It's 16. Ampere white paper sets it as a hard design choice in Ampere, 16 ROPS in 2 partitions per GPC, and T239 is 1 GPC. And if there is a non-shader bottleneck, that's probably it? But I'd still bet on shader perf being the limit.
Because I am a nerd, I have a spreadsheet full of DF benchmarks and card specs, so I can rapidly compare stuff without having to spend hours in google searches. Lemme show ya
Card | TFLOPS | TMU/ 100 cores | ROP/ 100 cores | Cache/bandwidth (kb/gb/s) | Bandwidth/TFLOP | FPS/TFLOP (1080p) | FPS/TFLOP (1440p) | FPS/TFLOP( 4k) | RT 1440p FPS/TFLOP |
---|
3050 | 9.1 | 31.25 | 12.5 | 9.14 | 24.6 | 9.0 | 6.3 | 3.7 | 2.4 |
3060 | 12.7 | 31.25 | 13.4 | 8.53 | 28.3 | 9.1 | 6.4 | 3.9 | 2.6 |
3070 | 20.3 | 31.25 | 16.3 | 9.14 | 22.1 | 8.2 | 6.0 | 3.8 | 2.5 |
3080 | 29.7 | 31.25 | 11 | 6.73 | 25.6 | 6.9 | 5.3 | 3.1 | 2.3 |
3090 | 34.1 | 31.25 | 10.9 | 6.53 | 26.3 | 6.1 | 4.9 | 3 | 2.2 |
T239 | 4* (high guess) | 31.25 | 10.4 | 8.53 | 30 | ??? | ??? | ??? | ??? |
Let me offer my analysis of this wall of data.

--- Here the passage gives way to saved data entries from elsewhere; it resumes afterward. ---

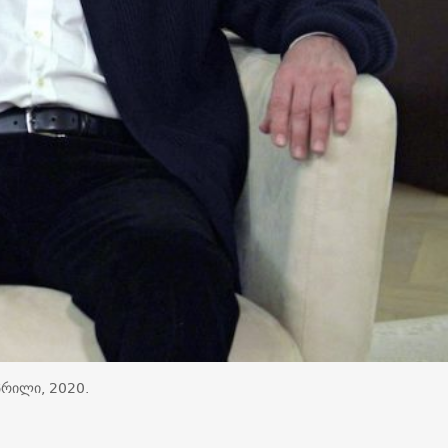
პრილი, 2020.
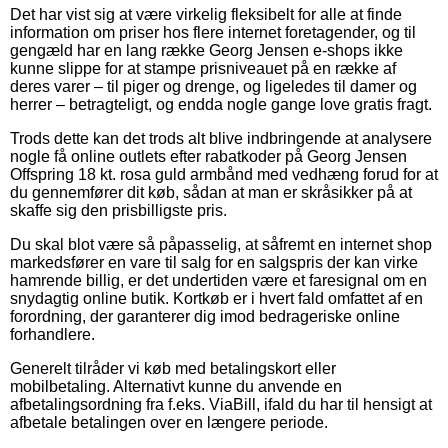
Det har vist sig at være virkelig fleksibelt for alle at finde
information om priser hos flere internet foretagender, og til
gengæld har en lang række Georg Jensen e-shops ikke
kunne slippe for at stampe prisniveauet på en række af
deres varer – til piger og drenge, og ligeledes til damer og
herrer – betragteligt, og endda nogle gange love gratis fragt.
Trods dette kan det trods alt blive indbringende at analysere
nogle få online outlets efter rabatkoder på Georg Jensen
Offspring 18 kt. rosa guld armbånd med vedhæng forud for at
du gennemfører dit køb, sådan at man er skråsikker på at
skaffe sig den prisbilligste pris.
Du skal blot være så påpasselig, at såfremt en internet shop
markedsfører en vare til salg for en salgspris der kan virke
hamrende billig, er det undertiden være et faresignal om en
snydagtig online butik. Kortkøb er i hvert fald omfattet af en
forordning, der garanterer dig imod bedrageriske online
forhandlere.
Generelt tilråder vi køb med betalingskort eller
mobilbetaling. Alternativt kunne du anvende en
afbetalingsordning fra f.eks. ViaBill, ifald du har til hensigt at
afbetale betalingen over en længere periode.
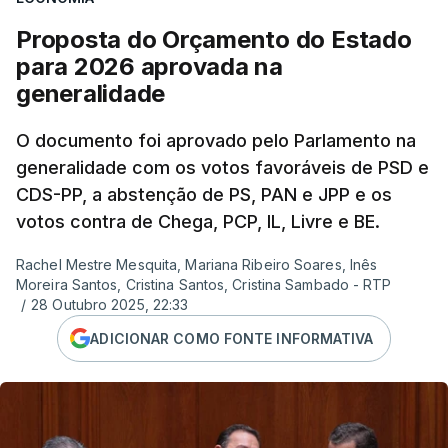
Proposta do Orçamento do Estado
para 2026 aprovada na
generalidade
O documento foi aprovado pelo Parlamento na
generalidade com os votos favoráveis de PSD e
CDS-PP, a abstenção de PS, PAN e JPP e os
votos contra de Chega, PCP, IL, Livre e BE.
Rachel Mestre Mesquita, Mariana Ribeiro Soares, Inês
Moreira Santos, Cristina Santos, Cristina Sambado - RTP
/
28 Outubro 2025, 22:33
ADICIONAR COMO FONTE INFORMATIVA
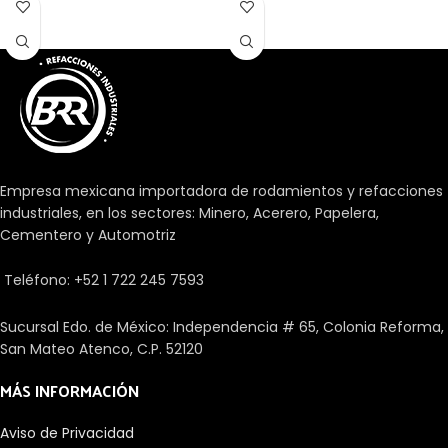
camino de rodadura de una
aguja y, por lo tanto, ofrecen
corona de agujas, pero se
una capacidad de carga
requiere una disposición de
extremadamente alta dentro de
rodamientos muy compacta y
un sobre de diseño muy
económica.
pequeño. Sin embargo, su uso a
altas velocidades está
restringido.
Empresa mexicana importadora de rodamientos y refacciones
industriales, en los sectores: Minero, Acerero, Papelera,
Cementero y Automotriz
Teléfono: +52 1 722 245 7593
Sucursal Edo. de México: Independencia # 65, Colonia Reforma,
San Mateo Atenco, C.P. 52120
MÁS INFORMACIÓN
Aviso de Privacidad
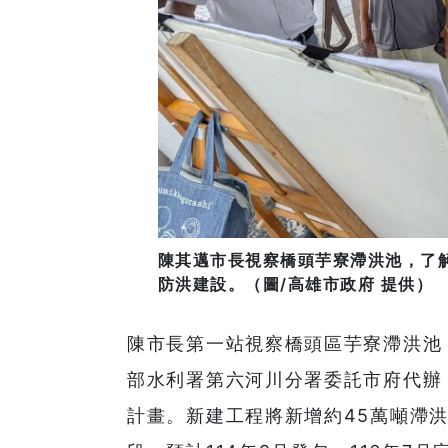
陳其邁市長視察橋頭芋寮滯洪池，了
防洪建設。（圖/高雄市政府 提供）
陳市長第一站視察橋頭區芋寮滯洪池
部水利署第六河川分署委託市府代辦
計畫。新建工程將新增約45萬噸滯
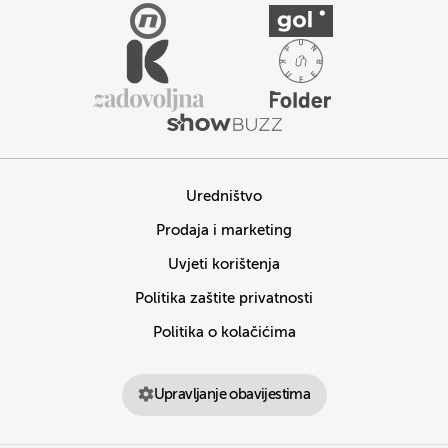
Uredništvo
Prodaja i marketing
Uvjeti korištenja
Politika zaštite privatnosti
Politika o kolačićima
Upravljanje obavijestima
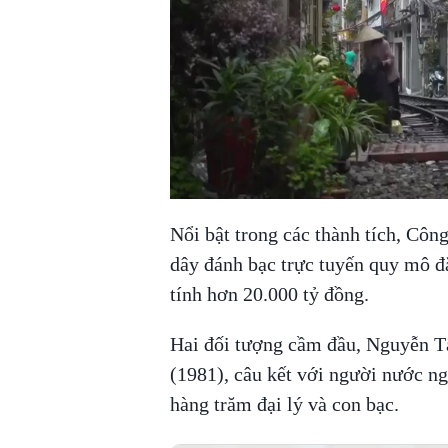
Nổi bật trong các thành tích, Cô
dây đánh bạc trực tuyến quy mô đặc
tính hơn 20.000 tỷ đồng.
Hai đối tượng cầm đầu, Nguyễn 
(1981), câu kết với người nước ng
hàng trăm đại lý và con bạc.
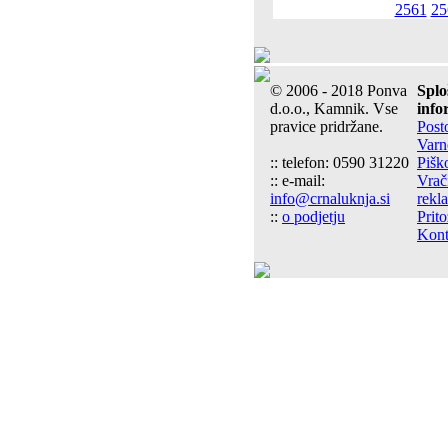
2561
25
© 2006 - 2018 Ponva
Splo
d.o.o., Kamnik. Vse
info
pravice pridržane.
Post
Varn
:: telefon: 0590 31220
Pišk
:: e-mail:
Vrač
info@crnaluknja.si
rekl
::
o podjetju
Prito
Kont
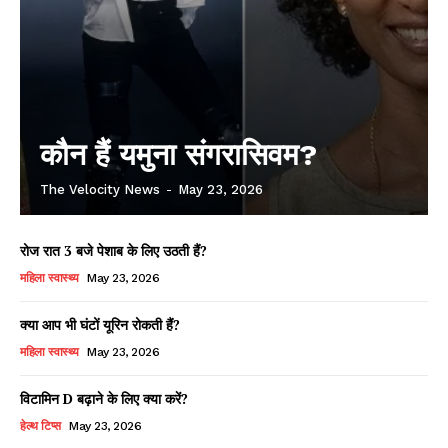
कौन हैं यमुना संगरासिवम?
The Velocity News
-
May 23, 2026
रोज रात 3 बजे पेशाब के लिए उठती हैं?
महिला स्वास्थ्य
May 23, 2026
क्या आप भी घंटों यूरिन रोकती हैं?
महिला स्वास्थ्य
May 23, 2026
विटामिन D बढ़ाने के लिए क्या करें?
हेल्थ टिप्स
May 23, 2026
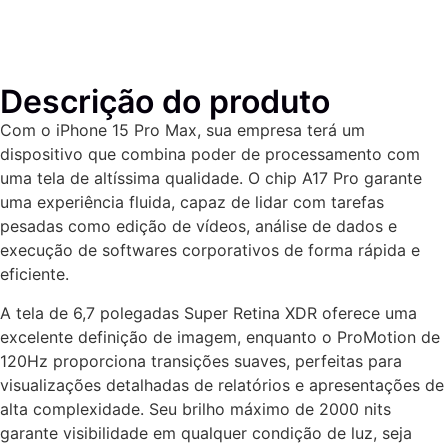
Descrição do produto
Com o iPhone 15 Pro Max, sua empresa terá um
dispositivo que combina poder de processamento com
uma tela de altíssima qualidade. O chip A17 Pro garante
uma experiência fluida, capaz de lidar com tarefas
pesadas como edição de vídeos, análise de dados e
execução de softwares corporativos de forma rápida e
eficiente.
A tela de 6,7 polegadas Super Retina XDR oferece uma
excelente definição de imagem, enquanto o ProMotion de
120Hz proporciona transições suaves, perfeitas para
visualizações detalhadas de relatórios e apresentações de
alta complexidade. Seu brilho máximo de 2000 nits
garante visibilidade em qualquer condição de luz, seja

- The architectural sweet spot seems to be the 3050/3060, which happens to be the card that T239 most closely resembles.
- The higher end cards seem to underperform in raster load, relative to their shader cores.

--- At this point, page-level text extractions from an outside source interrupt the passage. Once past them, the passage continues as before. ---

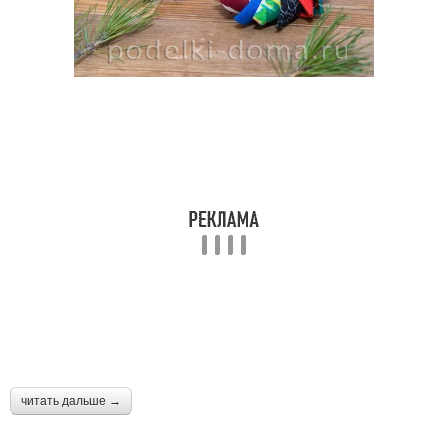
читать дальше →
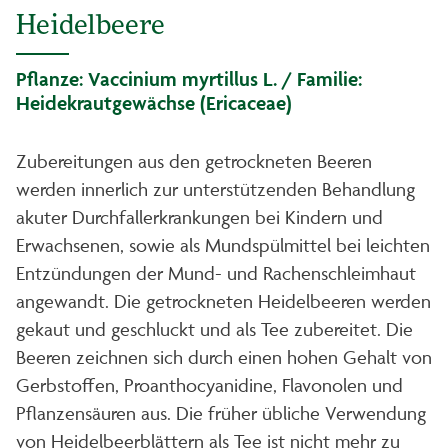
Heidelbeere
Pflanze: Vaccinium myrtillus L. / Familie:
Heidekrautgewächse (Ericaceae)
Zubereitungen aus den getrockneten Beeren
werden innerlich zur unterstützenden Behandlung
akuter Durchfallerkrankungen bei Kindern und
Erwachsenen, sowie als Mundspülmittel bei leichten
Entzündungen der Mund- und Rachenschleimhaut
angewandt. Die getrockneten Heidelbeeren werden
gekaut und geschluckt und als Tee zubereitet. Die
Beeren zeichnen sich durch einen hohen Gehalt von
Gerbstoffen, Proanthocyanidine, Flavonolen und
Pflanzensäuren aus. Die früher übliche Verwendung
von Heidelbeerblättern als Tee ist nicht mehr zu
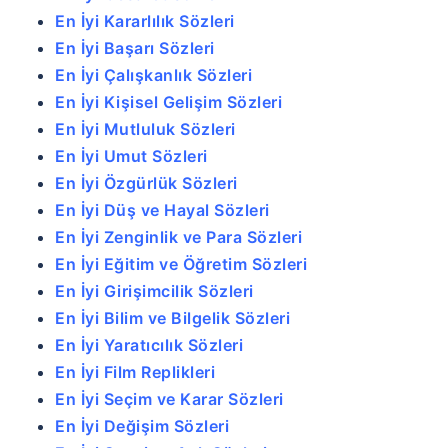
En İyi Kararlılık Sözleri
En İyi Başarı Sözleri
En İyi Çalışkanlık Sözleri
En İyi Kişisel Gelişim Sözleri
En İyi Mutluluk Sözleri
En İyi Umut Sözleri
En İyi Özgürlük Sözleri
En İyi Düş ve Hayal Sözleri
En İyi Zenginlik ve Para Sözleri
En İyi Eğitim ve Öğretim Sözleri
En İyi Girişimcilik Sözleri
En İyi Bilim ve Bilgelik Sözleri
En İyi Yaratıcılık Sözleri
En İyi Film Replikleri
En İyi Seçim ve Karar Sözleri
En İyi Değişim Sözleri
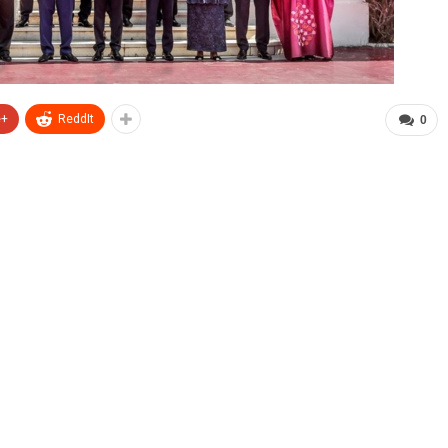
e+
ReddIt
0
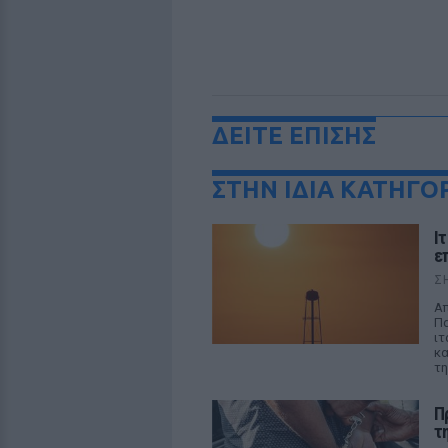
ΔΕΙΤΕ ΕΠΙΣΗΣ
ΣΤΗΝ ΙΔΙΑ ΚΑΤΗΓΟ
Ι
ε
Σ
Απ
Πα
ιτ
κα
τη
Π
τ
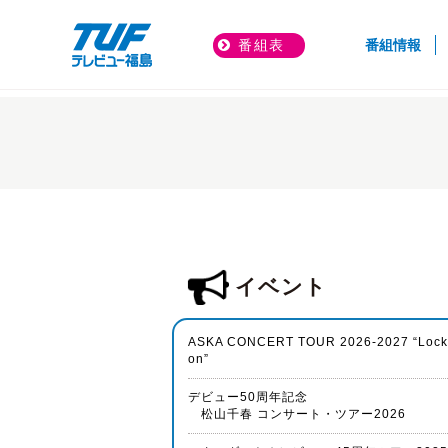
(cur
番組表
番組情報
トップページ
イベント＆プレゼント
イベント
ASKA CONCERT TOUR 2026-2027 “Lock
on”
デビュー50周年記念
松山千春 コンサート・ツアー2026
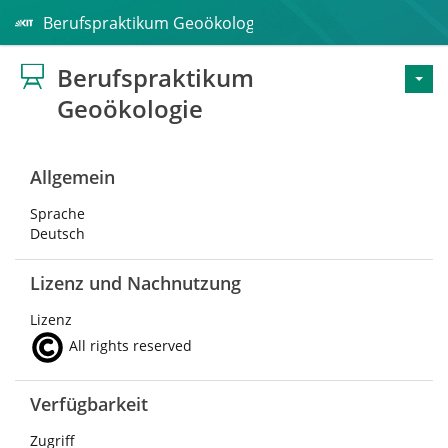
Berufspraktikum Geoökologie
Berufspraktikum
Geoökologie
Allgemein
Sprache
Deutsch
Lizenz und Nachnutzung
Lizenz
All rights reserved
Verfügbarkeit
Zugriff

- Some of that is probably not real. The 3090 is getting nearly 500fps on Doom Eternal, that card could push more, but the numbers are being brought down because the CPU is being overwhelmed.

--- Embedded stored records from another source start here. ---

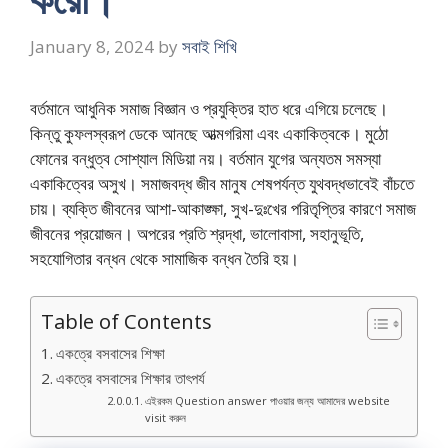
January 8, 2024
by
সবাই শিখি
বর্তমানে আধুনিক সমাজ বিজ্ঞান ও প্রযুক্তির হাত ধরে এগিয়ে চলেছে।
কিন্তু কুফলস্বরূপ ডেকে আনছে আত্মগরিমা এবং একাকিত্বকে। মুঠো
ফোনের বন্ধুত্ব সোশ্যাল মিডিয়া নয়। বর্তমান যুগের অন্যতম সমস্যা
একাকিত্বের অসুখ। সমাজবদ্ধ জীব মানুষ শেষপর্যন্ত যুথবদ্ধভাবেই বাঁচতে
চায়। ব্যক্তি জীবনের আশা-আকাঙ্ক্ষা, সুখ-দুঃখের পরিতৃপ্তির কারণে সমাজ
জীবনের প্রয়ােজন। অপরের প্রতি শ্রদ্ধা, ভালােবাসা, সহানুভূতি,
সহযােগিতার বন্ধন থেকে সামাজিক বন্ধন তৈরি হয়।
Table of Contents
একত্রে বসবাসের শিক্ষা
একত্রে বসবাসের শিক্ষার তাৎপর্য
এইরকম Question answer পাওয়ার জন্য আমাদের website
visit করুন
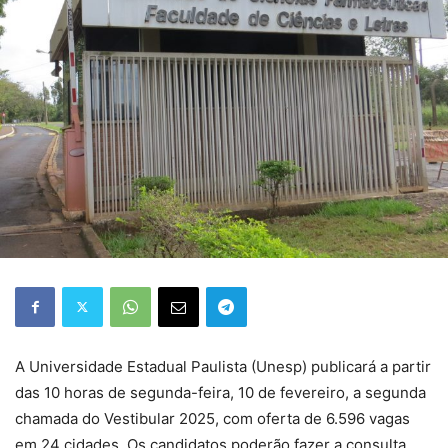
A Universidade Estadual Paulista (Unesp) publicará a partir
das 10 horas de segunda-feira, 10 de fevereiro, a segunda
chamada do Vestibular 2025, com oferta de 6.596 vagas
em 24 cidades. Os candidatos poderão fazer a consulta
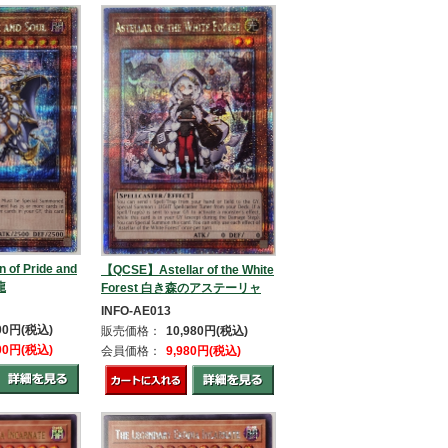
of Pride and
【QCSE】Astellar of the White
龍
Forest 白き森のアステーリャ
INFO-AE013
800円(税込)
販売価格：
10,980円(税込)
800円(税込)
会員価格：
9,980円(税込)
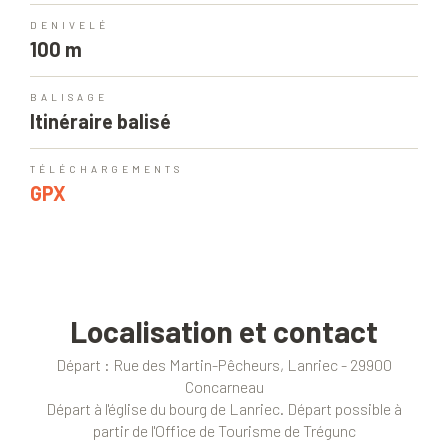
DENIVELÉ
100 m
BALISAGE
Itinéraire balisé
TÉLÉCHARGEMENTS
GPX
Localisation et contact
Départ : Rue des Martin-Pêcheurs, Lanriec - 29900
Concarneau
Départ à l'église du bourg de Lanriec. Départ possible à
partir de l'Office de Tourisme de Trégunc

- Some of that definitely is. The fact that the performance gap drops as you get to 4k, but doesn't go away, says that it really is a case where the card is overwhelmed.
- The big cards seem under specced in ROPS. That's because there is more binning in the lower cards, so some of the shader cores are disabled, leading to excess ROPS per core.
- The big cards also seem undespecced in cache. That's because cache goes up linearly, with memory controllers, but shader perf goes up quadratically, as both core counts and clock speeds are increasing as you go up the stack.
- It's not clear if ROPS or cache are the limiting factor on the top cards. But I'd bet the ROPS.
- RT is cache loving, and doesn't care about the pixel fill rate, and it's performance only marginally changes over the stack. That tends to point the finger at ROPS
So this all tends to point the finger at T239 being somewhat ROP limited, if it's limited at all.
But because I can't stop I actually have more thoughts on that as well. The key point being that PC benchmarks don't necessarily reflect how console ports will work.
None of these tests run DLSS, and RT is kept to a small subset.RT has a shader cost, but doesn't care about the pixel fill rate, as I said. DLSS is similar - it has a shader cost based on output resolution, but the game should be hitting the ROPS at the rate of the
input resolution.
I expect hardware Lumen to be common, but even if it's not, DLSS is going to be everywhere. Dedicated ports have the opportunity to tune their performance around the (potentially) limited pixel fillrate of t239, but even if they don't, simply using DLSS will increase the load on the shader cores disproportionate to the ROPS.
But all of this is trying to project rendering technology out by 7 years. With stuff like frame gen coming to consoles even now, years after the release of both the games and the hardware, rendering engines might evolve away from a design which favors Ampere, in which case, who knows. But to me, T239 looks like a pretty optimized design for it's usecase.